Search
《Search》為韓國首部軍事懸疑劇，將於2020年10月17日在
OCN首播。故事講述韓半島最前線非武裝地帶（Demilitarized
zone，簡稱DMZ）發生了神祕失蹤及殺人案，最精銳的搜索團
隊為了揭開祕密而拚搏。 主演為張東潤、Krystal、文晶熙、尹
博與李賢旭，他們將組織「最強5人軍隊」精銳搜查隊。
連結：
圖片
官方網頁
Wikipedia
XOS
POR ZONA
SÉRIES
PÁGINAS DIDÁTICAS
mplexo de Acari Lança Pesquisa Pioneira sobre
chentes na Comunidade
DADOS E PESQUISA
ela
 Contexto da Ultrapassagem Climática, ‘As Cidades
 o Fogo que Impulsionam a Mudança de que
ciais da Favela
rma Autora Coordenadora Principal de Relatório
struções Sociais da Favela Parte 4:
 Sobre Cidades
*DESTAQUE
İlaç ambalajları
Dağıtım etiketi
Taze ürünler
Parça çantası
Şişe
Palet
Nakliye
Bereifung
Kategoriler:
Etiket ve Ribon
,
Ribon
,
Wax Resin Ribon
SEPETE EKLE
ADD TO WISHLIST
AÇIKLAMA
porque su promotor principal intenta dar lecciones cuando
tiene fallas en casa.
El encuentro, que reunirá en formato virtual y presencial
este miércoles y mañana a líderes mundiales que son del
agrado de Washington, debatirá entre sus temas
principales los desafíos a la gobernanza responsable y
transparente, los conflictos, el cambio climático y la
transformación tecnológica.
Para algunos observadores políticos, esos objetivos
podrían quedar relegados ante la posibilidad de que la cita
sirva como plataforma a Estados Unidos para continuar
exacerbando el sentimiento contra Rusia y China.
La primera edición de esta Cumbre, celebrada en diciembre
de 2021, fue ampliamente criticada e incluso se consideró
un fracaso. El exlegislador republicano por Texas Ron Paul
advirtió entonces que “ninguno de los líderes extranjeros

Directions for this task – Using the records above, repeat exactly the lines from the first one through the line with "rma Autora Coordenadora".

Task result –
Search
《Search》為韓國首部軍事懸疑劇，將於2020年10月17日在
OCN首播。故事講述韓半島最前線非武裝地帶（Demilitarized
zone，簡稱DMZ）發生了神祕失蹤及殺人案，最精銳的搜索團
隊為了揭開祕密而拚搏。 主演為張東潤、Krystal、文晶熙、尹
博與李賢旭，他們將組織「最強5人軍隊」精銳搜查隊。
連結：
圖片
官方網頁
Wikipedia
XOS
POR ZONA
SÉRIES
PÁGINAS DIDÁTICAS
mplexo de Acari Lança Pesquisa Pioneira sobre
chentes na Comunidade
DADOS E PESQUISA
ela
 Contexto da Ultrapassagem Climática, ‘As Cidades
 o Fogo que Impulsionam a Mudança de que
ciais da Favela
rma Autora Coordenadora Principal de Relatório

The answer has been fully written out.